How to prove that $\mathbf{E}\eta = \int_{0}^{\infty}\mathbf{P}(\{\eta > z\})dz$ for arbitrary non-negative random variable?

Question

Let $\eta$ be non-negative (a.c.) continuous random variable. How to prove that $\mathbf{E}\eta = \int_{0}^{\infty}\mathbf{P}(\{\eta > z\})dz$ for arbitrary non-negative random variable?

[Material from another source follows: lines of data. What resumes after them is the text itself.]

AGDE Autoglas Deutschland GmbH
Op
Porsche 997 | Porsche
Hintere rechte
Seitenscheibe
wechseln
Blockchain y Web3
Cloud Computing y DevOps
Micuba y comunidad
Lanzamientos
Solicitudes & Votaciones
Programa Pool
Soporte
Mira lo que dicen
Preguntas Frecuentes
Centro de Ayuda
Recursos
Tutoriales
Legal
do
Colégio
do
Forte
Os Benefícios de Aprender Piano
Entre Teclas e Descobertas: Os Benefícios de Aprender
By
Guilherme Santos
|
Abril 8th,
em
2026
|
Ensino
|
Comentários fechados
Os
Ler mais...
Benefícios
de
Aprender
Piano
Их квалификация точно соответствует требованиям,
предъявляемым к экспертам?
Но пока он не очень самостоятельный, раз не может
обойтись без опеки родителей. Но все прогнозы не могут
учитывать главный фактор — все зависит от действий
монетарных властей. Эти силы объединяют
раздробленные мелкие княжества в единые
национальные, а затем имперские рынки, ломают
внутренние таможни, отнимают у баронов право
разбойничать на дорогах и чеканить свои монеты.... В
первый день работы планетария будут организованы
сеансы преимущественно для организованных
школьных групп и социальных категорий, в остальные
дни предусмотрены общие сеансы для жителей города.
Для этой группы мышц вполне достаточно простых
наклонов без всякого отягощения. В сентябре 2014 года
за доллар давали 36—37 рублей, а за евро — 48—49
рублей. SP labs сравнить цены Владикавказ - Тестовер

If $\eta$ is discrete random variable it's quite simple. I have an idea that we can prove it easily for random variable $$\xi = \sum_{i=1}^{n}\xi_i\mathbf{1}_{\Delta_i}$$ that can take only finite set of values , where $\mathbf{1}_{\mathbf{X}}$ is an indicator function of a set $\mathbf{X}$. Since for every measurable function $\xi$ there is an approximating sequence $\{\xi_i\}_{i\ge1}$ of the functions of such kind that tends to $\xi$ pointwise, I would like to make a passage to the limit to prove this statement for an arbitrary continuous non-negative random variable? How can one do that rigorously?

Answer 1

Do the following. Let $\mathbb{P}$ be the underlying probability measure. Then, \begin{align} \int_0^{\infty}\mathbb{P}(X(\omega)\geq x)dx & = \int_0^{\infty}\mathbb{E}\left[\mathcal{X}_{X(\omega)\geq x}\right]dx \\ &= \int_0^{\infty}\int_{\Omega}\mathcal{X}_{X(\omega)\geq x}d\mathbb{P}(w)dx\\ & =\int_{\Omega}\int_{0}^{X(\omega)}dxd\mathbb{P}(\omega) \\ & = \int_{\Omega}X(\omega)d\mathbb{P}(\omega) = \mathbb{E}[X]. \end{align}

Above, the first line uses the fact that expected value of an indicator of an event is simply the probability of the event itself, second line is valid due to expressing expected value as an integral with respect to probability measure, and third line follows from Fubini.